| Literature DB >> 24520198 |
Joel Montane1, Lisa Cadavez1, Anna Novials1.
Abstract
Type 2 diabetes (T2D) is a complex metabolic disorder characterized by hyperglycemia in the context of insulin resistance, which precedes insulin deficiency as a result of β-cell failure. Accumulating evidence indicates that β-cell loss in T2D results as a response to the combination of oxidative stress and endoplasmic reticulum (ER) stress. Failure of the ER's adaptive capacity and further activation of the unfolded protein response may trigger macroautophagy (hereafter referred as autophagy) as a process of self-protection and inflammation. Many studies have shown that inflammation plays a very important role in the pathogenesis of T2D. Inflammatory mechanisms and cytokine production activated by stress via the inflammasome may further alter the normal structure of β-cells by inducing pancreatic islet cell apoptosis. Thus, the combination of oxidative and ER stress, together with autophagy insufficiency and inflammation, may contribute to β-cell death or dysfunction in T2D. Therapeutic approaches aimed at ameliorating stress and inflammation may therefore prove to be promising targets for the development of new diabetes treatment methods. Here, we discuss different mechanisms involved in stress and inflammation, and the role of antioxidants, endogenous and chemical chaperones, and autophagic pathways, which may shift the tendency from ER stress and apoptosis toward cell survival. Strategies targeting cell survival can be essential for relieving ER stress and reestablishing homeostasis, which may diminish inflammation and prevent pancreatic β-cell death associated with T2D.Entities:
Keywords: apoptosis; autophagy; chaperones; endoplasmic reticulum stress; inflammation; unfolded protein response
Year: 2014 PMID: 24520198 PMCID: PMC3917922 DOI: 10.2147/DMSO.S37649
Source DB: PubMed Journal: Diabetes Metab Syndr Obes ISSN: 1178-7007 Impact factor: 3.168
Figure 1The link between β-cell stress and inflammation in type 2 diabetes.

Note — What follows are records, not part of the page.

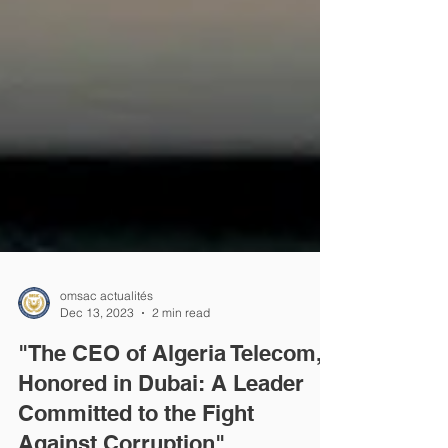
omsac actualités
Dec 13, 2023
2 min read
"The CEO of Algeria Telecom,
Honored in Dubai: A Leader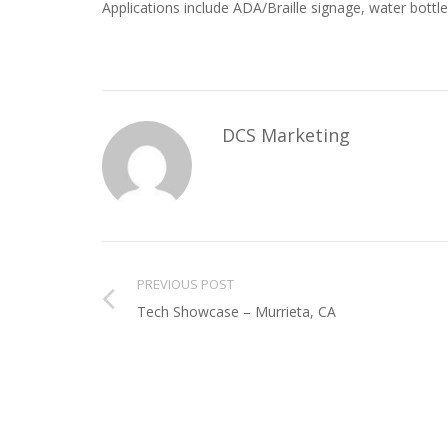
Applications include ADA/Braille signage, water bottles
DCS Marketing
PREVIOUS POST
Tech Showcase – Murrieta, CA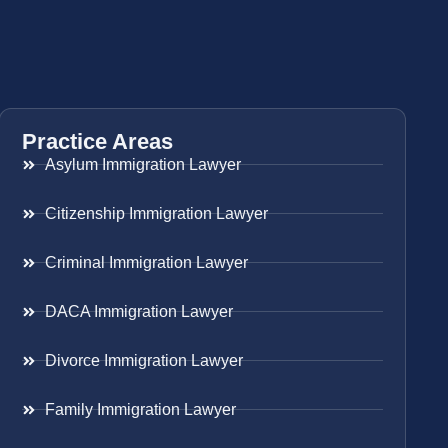
Practice Areas
Asylum Immigration Lawyer
Citizenship Immigration Lawyer
Criminal Immigration Lawyer
DACA Immigration Lawyer
Divorce Immigration Lawyer
Family Immigration Lawyer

Notes: Cellular cholesterol, human islet amyloid polypeptide, glucotoxicity, lipotoxicity or inflammatory cytokines induce cellular stress through activation of ER stress or oxidative stress. In response to ER stress, the three branches of the unfolded protein response are activated. PERK, ATF6, and IRE1 result in activation of JNKs and/or NF-κB, switching on expression of a variety of different genes involved in inflammatory pathways, such as cytokines, chemokines, or ILs. On the other hand, oxidative stress induces an excess production of ROS, which activates several inflammatory signaling cascades that will contribute to inflammation. Expression of proinflammatory molecules might attract local inflammatory cells, which may further exacerbate the local inflammation, causing β-cell apoptosis and type 2 diabetes.
Abbreviations: hIAPP, human islet amyloid polypeptide; ER, endoplasmic reticulum; ATF, activating transcription factor; PERK, protein kinase R-like endoplasmic reticulum kinase; IRE1, inositol-requiring enzyme 1; NF-κB, nuclear factor κ-light-chain-enhancer of activated B cells; JNK, c-Jun N-terminal kinases; ROS, reactive oxygen species; IL, interleukin; MCP, monocyte chemotactic protein; TNF, tumor necrosis factor.
Figure 2Moving the balance toward prosurvival strategies.
Notes: As a result of chronic stress and inflammation, β-cells may undergo cell death through activation of C/EBP homologous protein (CHOP) and caspases (A). Adaptive responses to acute stress, such as an increase in chaperone capacity, an increase of cellular antioxidants, or an improved autophagy pathway, may move the balance toward cell survival, leading the β-cell to homeostasis (B).
Abbreviation: C/EBP, CCAAT/enhancer-binding protein.